*** Block opens ***

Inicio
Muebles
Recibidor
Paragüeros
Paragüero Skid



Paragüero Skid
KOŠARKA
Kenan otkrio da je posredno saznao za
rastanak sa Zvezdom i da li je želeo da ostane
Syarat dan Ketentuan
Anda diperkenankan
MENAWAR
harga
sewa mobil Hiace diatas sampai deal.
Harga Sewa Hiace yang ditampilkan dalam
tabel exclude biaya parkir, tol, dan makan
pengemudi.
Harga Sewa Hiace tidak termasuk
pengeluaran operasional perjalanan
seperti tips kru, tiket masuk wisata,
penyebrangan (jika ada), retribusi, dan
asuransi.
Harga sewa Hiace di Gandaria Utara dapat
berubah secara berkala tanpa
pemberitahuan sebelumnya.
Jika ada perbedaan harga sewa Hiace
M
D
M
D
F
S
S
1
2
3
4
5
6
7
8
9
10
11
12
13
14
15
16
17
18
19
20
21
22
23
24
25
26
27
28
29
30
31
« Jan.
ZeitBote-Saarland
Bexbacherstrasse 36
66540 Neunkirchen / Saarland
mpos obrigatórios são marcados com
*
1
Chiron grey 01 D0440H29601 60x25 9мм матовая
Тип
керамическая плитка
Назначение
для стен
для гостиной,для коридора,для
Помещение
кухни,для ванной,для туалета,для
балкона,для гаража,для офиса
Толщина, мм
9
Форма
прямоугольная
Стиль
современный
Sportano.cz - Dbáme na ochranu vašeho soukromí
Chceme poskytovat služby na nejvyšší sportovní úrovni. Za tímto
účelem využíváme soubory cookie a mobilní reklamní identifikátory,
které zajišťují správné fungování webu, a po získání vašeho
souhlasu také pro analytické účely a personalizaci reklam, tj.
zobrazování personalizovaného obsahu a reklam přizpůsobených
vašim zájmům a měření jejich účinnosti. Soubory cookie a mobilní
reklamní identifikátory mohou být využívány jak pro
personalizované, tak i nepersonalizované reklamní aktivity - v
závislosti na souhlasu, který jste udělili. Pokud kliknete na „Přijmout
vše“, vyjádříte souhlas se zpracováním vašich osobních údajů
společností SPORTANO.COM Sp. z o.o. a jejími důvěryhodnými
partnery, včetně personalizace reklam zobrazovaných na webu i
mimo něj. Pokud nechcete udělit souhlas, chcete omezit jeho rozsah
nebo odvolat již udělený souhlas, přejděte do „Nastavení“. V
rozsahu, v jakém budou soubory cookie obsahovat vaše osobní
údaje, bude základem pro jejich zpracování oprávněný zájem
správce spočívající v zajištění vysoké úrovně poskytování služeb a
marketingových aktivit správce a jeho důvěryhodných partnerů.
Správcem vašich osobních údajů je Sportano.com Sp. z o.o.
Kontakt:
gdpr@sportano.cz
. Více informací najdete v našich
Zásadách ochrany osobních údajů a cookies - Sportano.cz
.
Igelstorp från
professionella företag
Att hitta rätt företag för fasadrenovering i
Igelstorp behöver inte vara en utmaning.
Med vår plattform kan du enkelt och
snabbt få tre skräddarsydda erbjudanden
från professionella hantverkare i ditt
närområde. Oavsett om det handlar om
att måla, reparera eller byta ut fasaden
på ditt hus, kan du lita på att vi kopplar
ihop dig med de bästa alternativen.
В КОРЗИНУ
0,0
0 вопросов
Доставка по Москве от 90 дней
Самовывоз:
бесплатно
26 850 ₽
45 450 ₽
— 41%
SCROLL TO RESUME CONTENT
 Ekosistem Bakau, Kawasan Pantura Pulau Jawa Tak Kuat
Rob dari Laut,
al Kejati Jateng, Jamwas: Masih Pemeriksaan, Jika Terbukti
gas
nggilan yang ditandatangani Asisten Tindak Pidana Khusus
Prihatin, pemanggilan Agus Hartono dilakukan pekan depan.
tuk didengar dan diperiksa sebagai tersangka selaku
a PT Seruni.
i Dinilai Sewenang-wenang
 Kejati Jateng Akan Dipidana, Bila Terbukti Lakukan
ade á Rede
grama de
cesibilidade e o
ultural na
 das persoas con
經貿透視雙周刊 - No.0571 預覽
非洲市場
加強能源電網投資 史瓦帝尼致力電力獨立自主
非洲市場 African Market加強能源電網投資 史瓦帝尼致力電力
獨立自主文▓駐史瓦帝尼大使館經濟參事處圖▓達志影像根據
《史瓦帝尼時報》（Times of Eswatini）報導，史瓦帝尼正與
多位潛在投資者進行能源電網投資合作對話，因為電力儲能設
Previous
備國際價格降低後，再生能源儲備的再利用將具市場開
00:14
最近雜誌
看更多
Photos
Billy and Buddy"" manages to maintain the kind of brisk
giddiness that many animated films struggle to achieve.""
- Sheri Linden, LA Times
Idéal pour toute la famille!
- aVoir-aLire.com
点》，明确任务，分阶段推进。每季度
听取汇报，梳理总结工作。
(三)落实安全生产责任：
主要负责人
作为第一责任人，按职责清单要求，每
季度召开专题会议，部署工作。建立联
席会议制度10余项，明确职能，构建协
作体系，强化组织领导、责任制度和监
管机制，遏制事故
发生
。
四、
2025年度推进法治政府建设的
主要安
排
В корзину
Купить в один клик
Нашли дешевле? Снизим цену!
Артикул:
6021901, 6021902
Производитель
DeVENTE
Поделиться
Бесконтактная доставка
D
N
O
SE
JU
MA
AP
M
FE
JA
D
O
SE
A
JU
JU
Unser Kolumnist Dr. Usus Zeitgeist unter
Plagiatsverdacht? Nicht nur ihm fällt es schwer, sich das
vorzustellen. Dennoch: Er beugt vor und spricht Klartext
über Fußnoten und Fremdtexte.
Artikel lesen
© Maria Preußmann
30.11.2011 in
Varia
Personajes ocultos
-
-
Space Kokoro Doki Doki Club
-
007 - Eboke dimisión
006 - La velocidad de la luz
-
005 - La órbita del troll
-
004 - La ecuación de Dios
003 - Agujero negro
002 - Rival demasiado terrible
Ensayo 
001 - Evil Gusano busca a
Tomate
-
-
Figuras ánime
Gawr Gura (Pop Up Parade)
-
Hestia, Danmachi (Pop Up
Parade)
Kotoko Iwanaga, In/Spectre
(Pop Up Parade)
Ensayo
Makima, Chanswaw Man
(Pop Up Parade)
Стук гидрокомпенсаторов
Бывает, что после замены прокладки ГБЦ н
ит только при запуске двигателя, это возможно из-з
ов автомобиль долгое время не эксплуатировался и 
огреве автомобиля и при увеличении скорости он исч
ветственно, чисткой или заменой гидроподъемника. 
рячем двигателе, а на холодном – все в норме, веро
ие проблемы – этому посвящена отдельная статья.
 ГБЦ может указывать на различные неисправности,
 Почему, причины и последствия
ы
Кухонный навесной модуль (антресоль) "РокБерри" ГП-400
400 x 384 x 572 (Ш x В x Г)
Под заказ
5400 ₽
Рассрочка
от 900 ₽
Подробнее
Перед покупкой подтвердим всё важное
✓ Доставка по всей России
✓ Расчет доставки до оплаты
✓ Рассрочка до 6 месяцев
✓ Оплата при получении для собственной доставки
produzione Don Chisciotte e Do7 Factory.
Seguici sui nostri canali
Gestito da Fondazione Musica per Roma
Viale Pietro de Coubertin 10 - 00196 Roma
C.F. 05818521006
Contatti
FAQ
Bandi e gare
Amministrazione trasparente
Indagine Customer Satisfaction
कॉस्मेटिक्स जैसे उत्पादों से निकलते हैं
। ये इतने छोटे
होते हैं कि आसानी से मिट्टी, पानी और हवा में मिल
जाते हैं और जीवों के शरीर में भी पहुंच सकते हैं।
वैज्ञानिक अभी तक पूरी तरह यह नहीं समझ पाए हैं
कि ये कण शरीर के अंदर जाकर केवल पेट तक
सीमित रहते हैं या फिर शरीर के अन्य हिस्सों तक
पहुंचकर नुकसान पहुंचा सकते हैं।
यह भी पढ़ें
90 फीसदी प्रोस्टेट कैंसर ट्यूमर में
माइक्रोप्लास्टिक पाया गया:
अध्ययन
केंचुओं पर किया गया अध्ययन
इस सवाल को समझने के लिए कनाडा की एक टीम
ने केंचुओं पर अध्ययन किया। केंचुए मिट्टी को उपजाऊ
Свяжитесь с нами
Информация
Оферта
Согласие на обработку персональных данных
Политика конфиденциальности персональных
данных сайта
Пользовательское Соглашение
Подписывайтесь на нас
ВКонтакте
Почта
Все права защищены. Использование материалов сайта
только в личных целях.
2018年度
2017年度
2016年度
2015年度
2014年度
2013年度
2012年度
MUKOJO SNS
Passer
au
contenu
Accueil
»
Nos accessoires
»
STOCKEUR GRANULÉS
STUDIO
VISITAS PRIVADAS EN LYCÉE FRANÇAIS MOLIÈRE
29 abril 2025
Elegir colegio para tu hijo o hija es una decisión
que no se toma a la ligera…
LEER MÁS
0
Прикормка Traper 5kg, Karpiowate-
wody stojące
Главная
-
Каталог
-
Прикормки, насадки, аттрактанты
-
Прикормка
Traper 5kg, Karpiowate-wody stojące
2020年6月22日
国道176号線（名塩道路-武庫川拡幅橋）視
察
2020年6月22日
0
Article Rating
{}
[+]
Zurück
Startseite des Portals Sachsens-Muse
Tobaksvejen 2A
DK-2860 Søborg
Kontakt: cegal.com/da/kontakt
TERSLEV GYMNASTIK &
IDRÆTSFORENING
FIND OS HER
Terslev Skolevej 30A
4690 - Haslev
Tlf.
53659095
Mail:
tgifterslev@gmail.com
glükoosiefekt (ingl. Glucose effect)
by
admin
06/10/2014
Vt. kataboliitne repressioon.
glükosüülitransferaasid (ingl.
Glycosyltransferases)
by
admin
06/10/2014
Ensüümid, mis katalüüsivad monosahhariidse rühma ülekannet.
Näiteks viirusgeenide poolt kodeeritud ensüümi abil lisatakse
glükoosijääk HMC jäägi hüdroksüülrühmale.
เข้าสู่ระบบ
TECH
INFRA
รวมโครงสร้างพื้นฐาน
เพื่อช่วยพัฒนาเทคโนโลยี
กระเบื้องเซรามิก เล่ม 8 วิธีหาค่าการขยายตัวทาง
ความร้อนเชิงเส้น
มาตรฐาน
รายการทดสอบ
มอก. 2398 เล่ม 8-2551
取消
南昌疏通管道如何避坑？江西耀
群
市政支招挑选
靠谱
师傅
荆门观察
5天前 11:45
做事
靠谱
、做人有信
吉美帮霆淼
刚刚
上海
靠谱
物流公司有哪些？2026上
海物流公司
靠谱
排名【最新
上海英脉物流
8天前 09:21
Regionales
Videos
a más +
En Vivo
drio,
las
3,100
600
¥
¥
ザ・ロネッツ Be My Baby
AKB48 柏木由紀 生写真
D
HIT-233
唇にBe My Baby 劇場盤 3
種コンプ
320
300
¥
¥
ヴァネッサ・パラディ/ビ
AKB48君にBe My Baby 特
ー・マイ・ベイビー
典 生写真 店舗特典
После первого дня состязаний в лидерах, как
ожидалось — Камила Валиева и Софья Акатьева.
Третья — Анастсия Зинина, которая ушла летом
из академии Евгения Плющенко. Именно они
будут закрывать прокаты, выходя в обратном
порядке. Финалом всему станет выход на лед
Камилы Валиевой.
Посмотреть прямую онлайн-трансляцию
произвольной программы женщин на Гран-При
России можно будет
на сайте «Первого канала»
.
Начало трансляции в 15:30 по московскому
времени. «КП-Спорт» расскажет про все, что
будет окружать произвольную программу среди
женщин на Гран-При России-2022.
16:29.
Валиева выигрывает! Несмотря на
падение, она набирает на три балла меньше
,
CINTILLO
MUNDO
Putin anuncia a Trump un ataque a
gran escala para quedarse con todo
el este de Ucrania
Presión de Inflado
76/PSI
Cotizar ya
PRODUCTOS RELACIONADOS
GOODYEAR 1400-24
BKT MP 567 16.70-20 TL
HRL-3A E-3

*** Block closes ***

Write out every line, unchanged, from the one containing "порядке. Финалом всему станет выход на лед" through the closing line of the data.

порядке. Финалом всему станет выход на лед
Камилы Валиевой.
Посмотреть прямую онлайн-трансляцию
произвольной программы женщин на Гран-При
России можно будет
на сайте «Первого канала»
.
Начало трансляции в 15:30 по московскому
времени. «КП-Спорт» расскажет про все, что
будет окружать произвольную программу среди
женщин на Гран-При России-2022.
16:29.
Валиева выигрывает! Несмотря на
падение, она набирает на три балла меньше
,
CINTILLO
MUNDO
Putin anuncia a Trump un ataque a
gran escala para quedarse con todo
el este de Ucrania
Presión de Inflado
76/PSI
Cotizar ya
PRODUCTOS RELACIONADOS
GOODYEAR 1400-24
BKT MP 567 16.70-20 TL
HRL-3A E-3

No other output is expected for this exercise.